Work task ▸ Write out, character for character, the line containing "Support TRCP" and all lines after it up to the end of the listing.

⟨

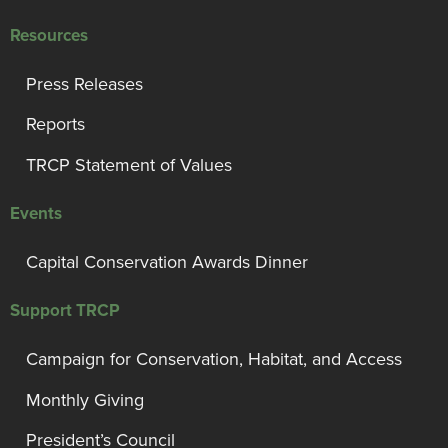
Resources
Press Releases
Reports
TRCP Statement of Values
Events
Capital Conservation Awards Dinner
Support TRCP
Campaign for Conservation, Habitat, and Access
Monthly Giving
President’s Council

⟩

Exercise result ▸
Support TRCP
Campaign for Conservation, Habitat, and Access
Monthly Giving
President’s Council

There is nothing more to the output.